■ **Assigned task**:
In the entries below, begin at the line that has "92. Oscar 2020 Ödülleri Sahiplerini Buldu |" and stop after the line that has "خدمات مشتریان"; output those lines exactly, leaving out pictures.

■ **Data**:
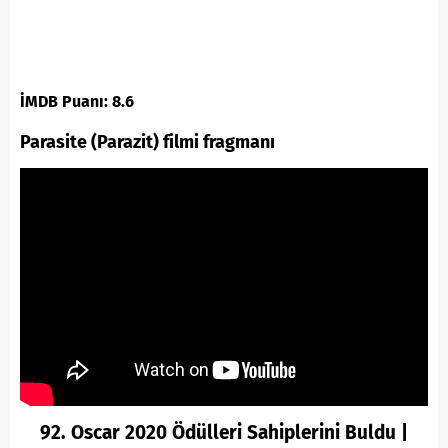
İMDB Puanı: 8.6
Parasite (Parazit) filmi fragmanı
92. Oscar 2020 Ödülleri Sahiplerini Buldu |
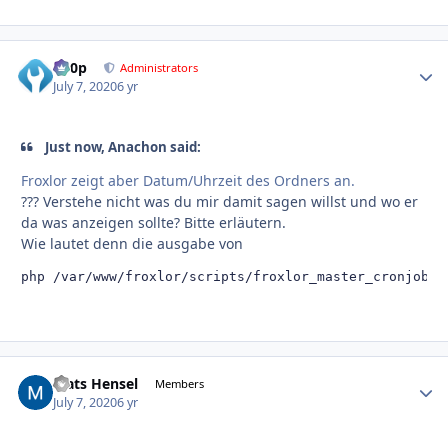
d00p
Autho
Administrators
July 7, 2020
6 yr
Just now, Anachon said:
Froxlor zeigt aber Datum/Uhrzeit des Ordners an.
??? Verstehe nicht was du mir damit sagen willst und wo er
da was anzeigen sollte? Bitte erläutern.
Wie lautet denn die ausgabe von
php /var/www/froxlor/scripts/froxlor_master_cronjob.p
Mats Hensel
Autho
Members
July 7, 2020
6 yr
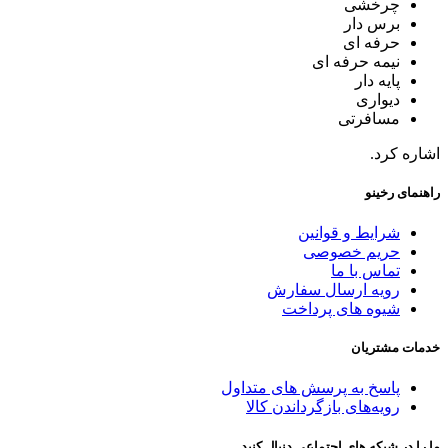
چرخشی
برس دار
حرفه ای
نیمه حرفه ای
پایه دار
دیواری
مسافرتی
اشاره کرد.
راهنمای رخینو
شرایط و قوانین
حریم خصوصی
تماس با ما
رویه ارسال سفارش
شیوه های پرداخت
خدمات مشتریان
پاسخ به پرسش های متداول
رویه‌های بازگرداندن کالا
ما را در شبکه های اجتماعی دنبال کنید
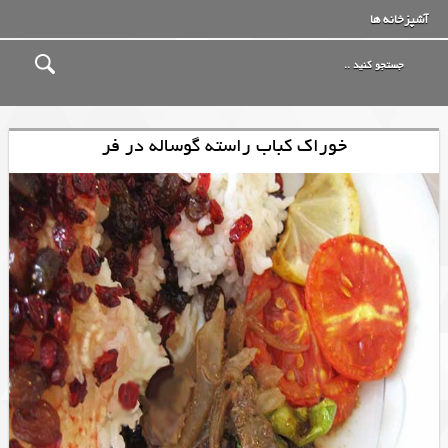
آشپزخانه ها
خوراک کباب راسته گوساله در فر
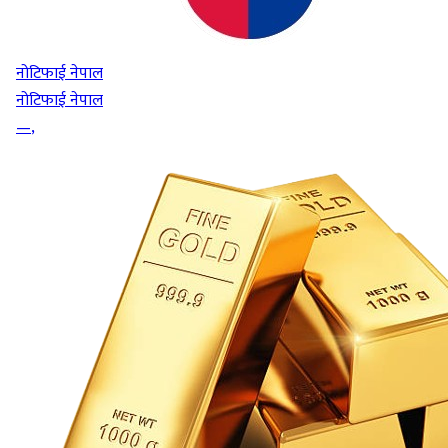
नोटिफाई नेपाल
नोटिफाई नेपाल
—
,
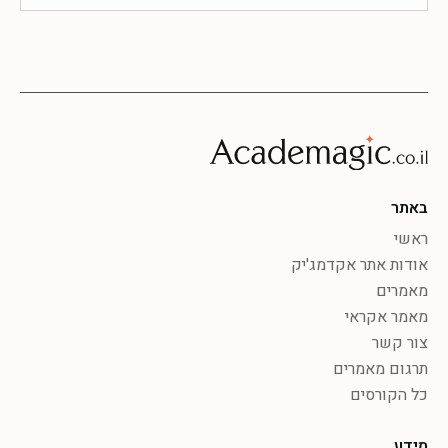
באתר
ראשי
אודות אתר אקדמג'יק
מאמרים
מאמר אקראי
צור קשר
תרגום מאמרים
כל הקורסים
מידע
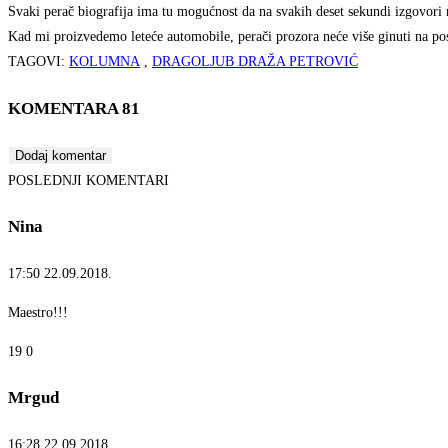
Svaki perač biografija ima tu mogućnost da na svakih deset sekundi izgovori n
Kad mi proizvedemo leteće automobile, perači prozora neće više ginuti na po
TAGOVI:
KOLUMNA
,
DRAGOLJUB DRAŽA PETROVIĆ
KOMENTARA 81
Dodaj komentar
POSLEDNJI KOMENTARI
Nina
17:50
22.09.2018.
Maestro!!!
19
0
Mrgud
16:28
22.09.2018.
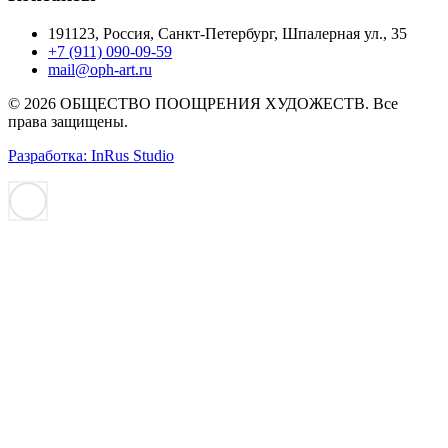
191123, Россия, Санкт-Петербург, Шпалерная ул., 35
+7 (911) 090-09-59
mail@oph-art.ru
© 2026 ОБЩЕСТВО ПООЩРЕНИЯ ХУДОЖЕСТВ. Все
права защищены.
Разработка: InRus Studio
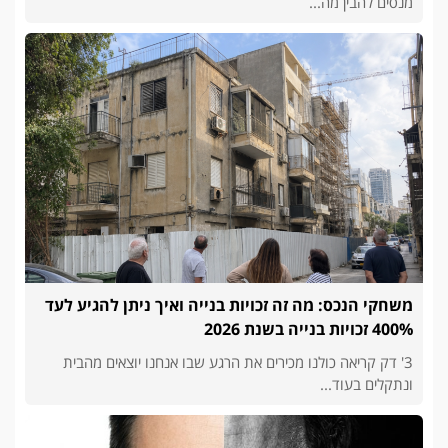
מנסים להבין מה...
משחקי הנכס: מה זה זכויות בנייה ואיך ניתן להגיע לעד
400% זכויות בנייה בשנת 2026
3' דק קריאה כולנו מכירים את הרגע שבו אנחנו יוצאים מהבית
ונתקלים בעוד...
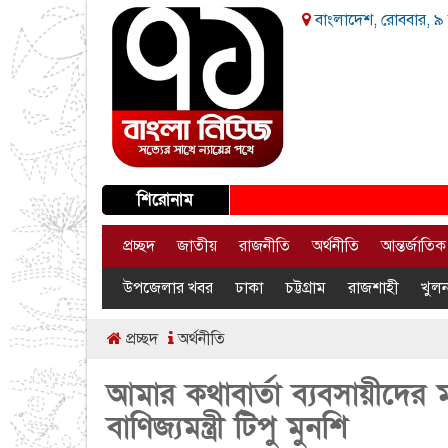
বাংলাদেশ, রোববার, ৯ 
শিরোনাম
প্রচ্ছদ
জাতীয়
রাজনীতি
অর্থনীতি
আন্তর্জাতিক
উপজেলার খবর
ঢাকা
চট্টগ্রাম
রাজশাহী
খুলন
প্রচ্ছদ
অর্থনীতি
আমার কথাবার্তা ব্যবসায়ীদের ম
বাণিজ্যমন্ত্রী টিপু মুনশি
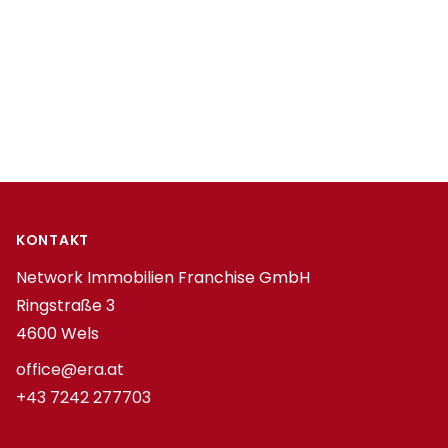
Footer
KONTAKT
Network Immobilien Franchise GmbH
Ringstraße 3
4600 Wels
office@era.at
+43 7242 277703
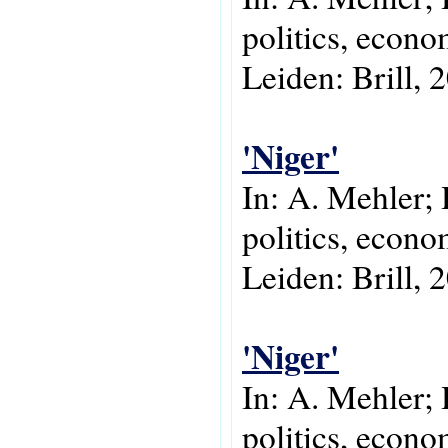
politics, econo
Leiden: Brill, 
'Niger'
In: A. Mehler; 
politics, econo
Leiden: Brill, 
'Niger'
In: A. Mehler; 
politics, econo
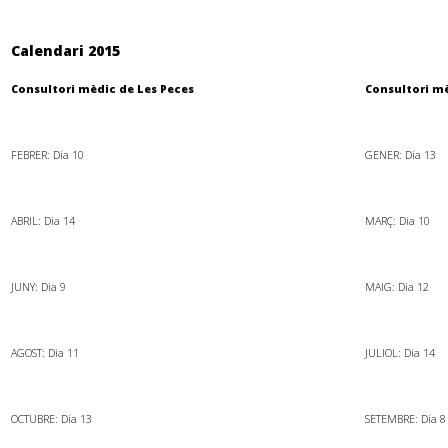
Calendari 2015
Consultori mèdic de Les Peces
Consultori m
.
.
FEBRER: Dia 10
GENER: Dia 13
.
.
ABRIL: Dia 14
M
ARÇ: Dia 10
.
.
JUNY: Dia 9
MAIG: Dia 12
.
.
AGOST: Dia 11
JULIOL: Dia 14
.
.
OCTUBRE: Dia 13
SETEMBRE: Dia 8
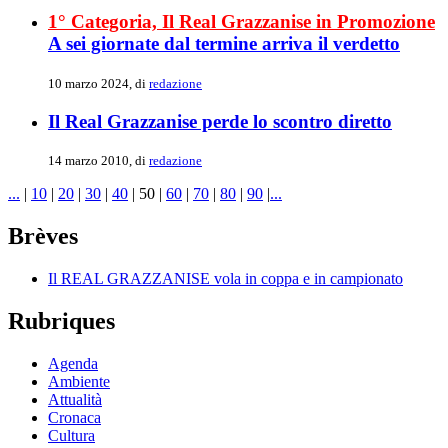
1° Categoria, Il Real Grazzanise in Promozione
A sei giornate dal termine arriva il verdetto
10 marzo 2024, di
redazione
Il Real Grazzanise perde lo scontro diretto
14 marzo 2010, di
redazione
...
|
10
|
20
|
30
|
40
|
50
|
60
|
70
|
80
|
90
|
...
Brèves
Il REAL GRAZZANISE vola in coppa e in campionato
Rubriques
Agenda
Ambiente
Attualità
Cronaca
Cultura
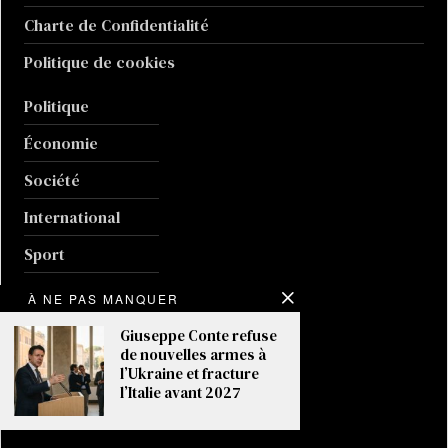
Charte de Confidentialité
Politique de cookies
Politique
Économie
Société
International
Sport
Culture
À NE PAS MANQUER
Guerre en Ukraine
Giuseppe Conte refuse
de nouvelles armes à
Climat
l’Ukraine et fracture
l’Italie avant 2027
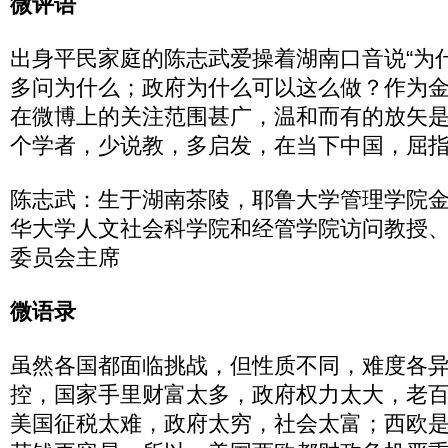
微评语
出身平民家庭的陈志武爱操着湖南口音说“为
多问为什么；政府为什么可以这么做？作为
在微博上的关注范围甚广，温和而有的放矢
个学者，少说教，多启发，在当下中国，屈
陈志武：生于湖南茶陵，耶鲁大学管理学院
华大学人文社会科学院和经管学院访问教授
委员会主席
微语录
虽然各国都面临挑战，但性质不同，难度各
控，国家手里财富太多，政府权力太大，老
美国征税太难，政府太穷，社会太富；西欧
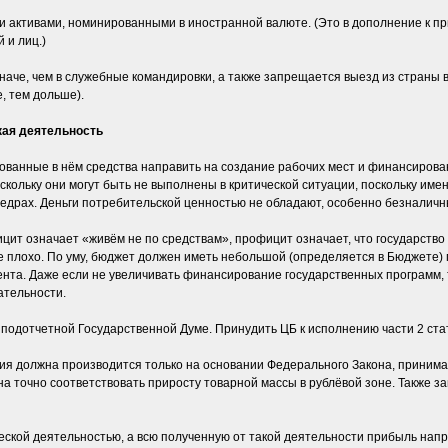
и активами, номинированными в иностранной валюте. (Это в дополнение к п
 и лиц.)
аче, чем в служебные командировки, а также запрещается выезд из страны 
, тем дольше).
кая деятельность
ванные в нём средства направить на создание рабочих мест и финансирова
кольку они могут быть не выполнены в критической ситуации, поскольку име
недрах. Деньги потребительской ценностью не обладают, особенно безналичн
т означает «живём не по средствам», профицит означает, что государство
гое плохо. По уму, бюджет должен иметь небольшой (определяется в Бюджет
нта. Даже если не увеличивать финансирование государственных программ,
ательности.
подотчетной Государственной Думе. Принудить ЦБ к исполнению части 2 ста
ия должна производится только на основании Федерального Закона, принима
а точно соответствовать приросту товарной массы в рублёвой зоне. Также 
ской деятельностью, а всю полученную от такой деятельности прибыль напр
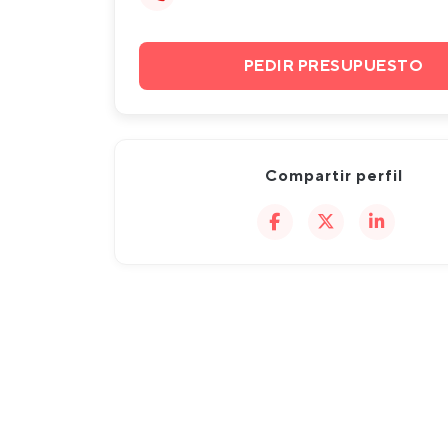
PEDIR PRESUPUESTO
Compartir perfil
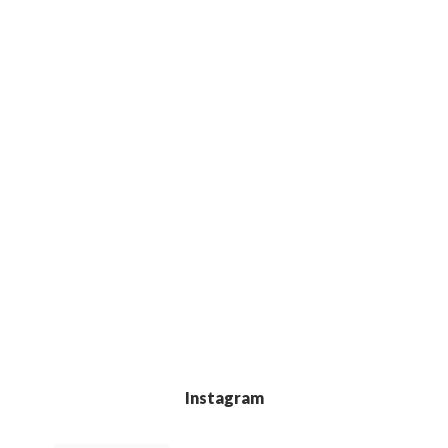
Instagram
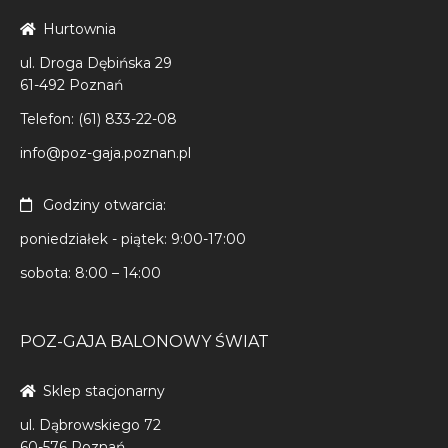
Hurtownia
ul. Droga Dębińska 29
61-492 Poznań
Telefon: (61) 833-22-08
info@poz-gaja.poznan.pl
Godziny otwarcia:
poniedziałek - piątek: 9:00-17:00
sobota: 8:00 – 14:00
POZ-GAJA BALONOWY ŚWIAT
Sklep stacjonarny
ul. Dąbrowskiego 72
60-576 Poznań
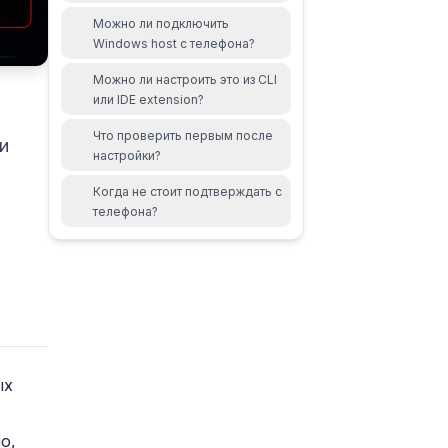
Можно ли подключить
Windows host с телефона?
Можно ли настроить это из CLI
или IDE extension?
Что проверить первым после
и
настройки?
.
Когда не стоит подтверждать с
телефона?
ых
о,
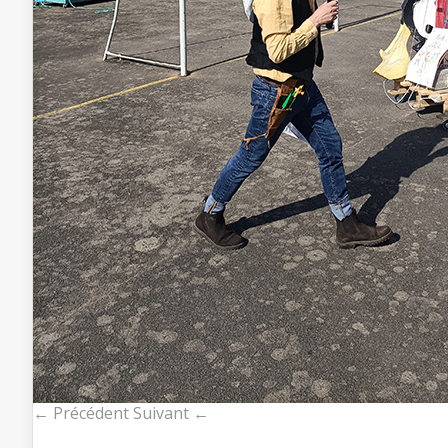
← Précédent
Suivant ←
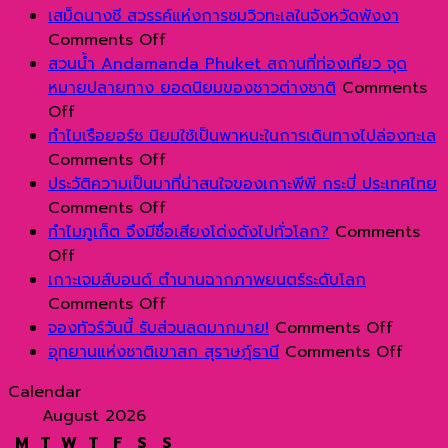
เสม็ดนางชี สวรรค์แห่งการชมวิวทะเลในจังหวัดพังงา
on
Comments Off
เสม็ด
สวนน้ำ Andamanda Phuket สถานที่ท่องเที่ยว จุด
นางชี
หมายปลายทาง ยอดนิยมของชาวต่างชาติ
Comments
on
สวรรค์
Off
สวน
แห่ง
ทำไมเรือยอร์ช นิยมใช้เป็นพาหนะในการเดินทางไปล่องทะเล
น้ำ
การ
on
Comments Off
Andamanda
ชม
ทำไม
ประวัติความเป็นมาที่น่าสนใจของเกาะพีพี กระบี่ ประเทศไทย
Phuket
วิว
เรือ
on
Comments Off
สถาน
ทะเลใน
ยอร์ช
ประวัติ
ทำไมภูเก็ต จึงมีชื่อเสียงโด่งดังไปทั่วโลก?
Comments
ที่
on
จังหวัด
นิยม
ความ
Off
ท่อง
ทำไม
พังงา
ใช้
เป็น
เกาะเจมส์บอนด์ ตำนานฉากภาพยนตร์ระดับโลก
เที่ยว
ภูเก็ต
เป็น
มา
on
Comments Off
จุด
จึง
พาหนะ
ที่
เกาะ
on
จองทัวร์วันนี้ รับส่วนลดมากมาย!
Comments Off
หมาย
มีชื่อ
ใน
น่า
เจมส์
จอง
on
อุทยานแห่งชาติเขาสก สุราษฎ์ธานี
Comments Off
ปลาย
เสียง
การ
สนใจ
บอนด์
ทัวร์
อุทยา
Calendar
ทาง
โด่ง
เดิน
ของ
ตำนาน
วัน
แห่ง
August 2026
ยอด
ดัง
ทาง
เกาะ
ฉาก
นี้
ชาติ
M
T
W
T
F
S
S
นิยม
ไป
ไปล่
พีพี
ภาพยนตร์
รับ
เขา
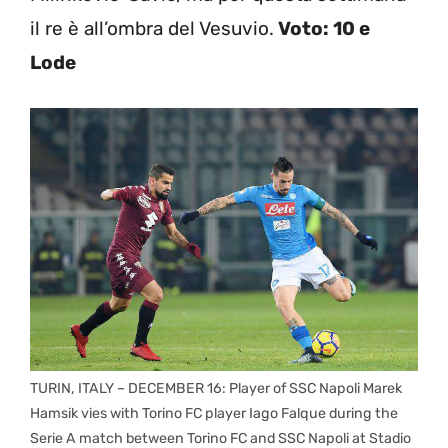
il re è all’ombra del Vesuvio.
Voto: 10 e
Lode
TURIN, ITALY – DECEMBER 16: Player of SSC Napoli Marek
Hamsik vies with Torino FC player Iago Falque during the
Serie A match between Torino FC and SSC Napoli at Stadio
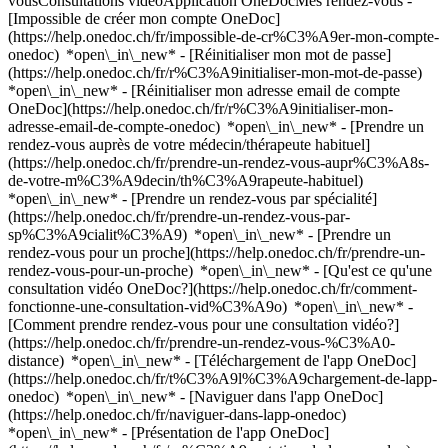
vousConsultations vidéoApplication OneDocMes rendez-vous -
[Impossible de créer mon compte OneDoc]
(https://help.onedoc.ch/fr/impossible-de-cr%C3%A9er-mon-compte-
onedoc) *open\_in\_new* - [Réinitialiser mon mot de passe]
(https://help.onedoc.ch/fr/r%C3%A9initialiser-mon-mot-de-passe)
*open\_in\_new* - [Réinitialiser mon adresse email de compte
OneDoc](https://help.onedoc.ch/fr/r%C3%A9initialiser-mon-
adresse-email-de-compte-onedoc) *open\_in\_new*
- [Prendre un
rendez-vous auprès de votre médecin/thérapeute habituel]
(https://help.onedoc.ch/fr/prendre-un-rendez-vous-aupr%C3%A8s-
de-votre-m%C3%A9decin/th%C3%A9rapeute-habituel)
*open\_in\_new* - [Prendre un rendez-vous par spécialité]
(https://help.onedoc.ch/fr/prendre-un-rendez-vous-par-
sp%C3%A9cialit%C3%A9) *open\_in\_new* - [Prendre un
rendez-vous pour un proche](https://help.onedoc.ch/fr/prendre-un-
rendez-vous-pour-un-proche) *open\_in\_new*
- [Qu'est ce qu'une
consultation vidéo OneDoc?](https://help.onedoc.ch/fr/comment-
fonctionne-une-consultation-vid%C3%A9o) *open\_in\_new* -
[Comment prendre rendez-vous pour une consultation vidéo?]
(https://help.onedoc.ch/fr/prendre-un-rendez-vous-%C3%A0-
distance) *open\_in\_new*
- [Téléchargement de l'app OneDoc]
(https://help.onedoc.ch/fr/t%C3%A9l%C3%A9chargement-de-lapp-
onedoc) *open\_in\_new* - [Naviguer dans l'app OneDoc]
(https://help.onedoc.ch/fr/naviguer-dans-lapp-onedoc)
*open\_in\_new* - [Présentation de l'app OneDoc]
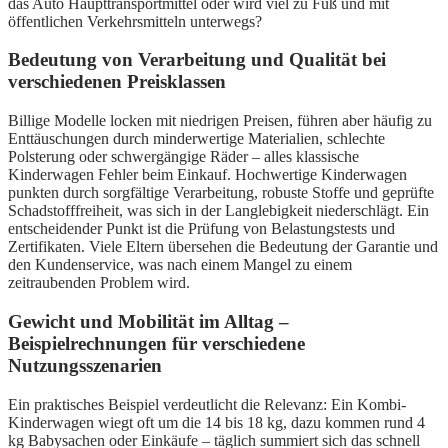
das Auto Haupttransportmittel oder wird viel zu Fuß und mit
öffentlichen Verkehrsmitteln unterwegs?
Bedeutung von Verarbeitung und Qualität bei
verschiedenen Preisklassen
Billige Modelle locken mit niedrigen Preisen, führen aber häufig zu
Enttäuschungen durch minderwertige Materialien, schlechte
Polsterung oder schwergängige Räder – alles klassische
Kinderwagen Fehler beim Einkauf. Hochwertige Kinderwagen
punkten durch sorgfältige Verarbeitung, robuste Stoffe und geprüfte
Schadstofffreiheit, was sich in der Langlebigkeit niederschlägt. Ein
entscheidender Punkt ist die Prüfung von Belastungstests und
Zertifikaten. Viele Eltern übersehen die Bedeutung der Garantie und
den Kundenservice, was nach einem Mangel zu einem
zeitraubenden Problem wird.
Gewicht und Mobilität im Alltag –
Beispielrechnungen für verschiedene
Nutzungsszenarien
Ein praktisches Beispiel verdeutlicht die Relevanz: Ein Kombi-
Kinderwagen wiegt oft um die 14 bis 18 kg, dazu kommen rund 4
kg Babysachen oder Einkäufe – täglich summiert sich das schnell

■ **Problem solution**:
92. Oscar 2020 Ödülleri Sahiplerini Buldu |
d00p
Autho
Administrators
July 7, 2020
6 yr
Just now, Anachon said:
Froxlor zeigt aber Datum/Uhrzeit des Ordners an.
??? Verstehe nicht was du mir damit sagen willst und wo er
da was anzeigen sollte? Bitte erläutern.
Wie lautet denn die ausgabe von
php /var/www/froxlor/scripts/froxlor_master_cronjob.p
Mats Hensel
Autho
Members
July 7, 2020
6 yr
چرخشی
برس دار
حرفه ای
نیمه حرفه ای
پایه دار
دیواری
مسافرتی
اشاره کرد.
راهنمای رخینو
شرایط و قوانین
حریم خصوصی
تماس با ما
رویه ارسال سفارش
شیوه های پرداخت
خدمات مشتریان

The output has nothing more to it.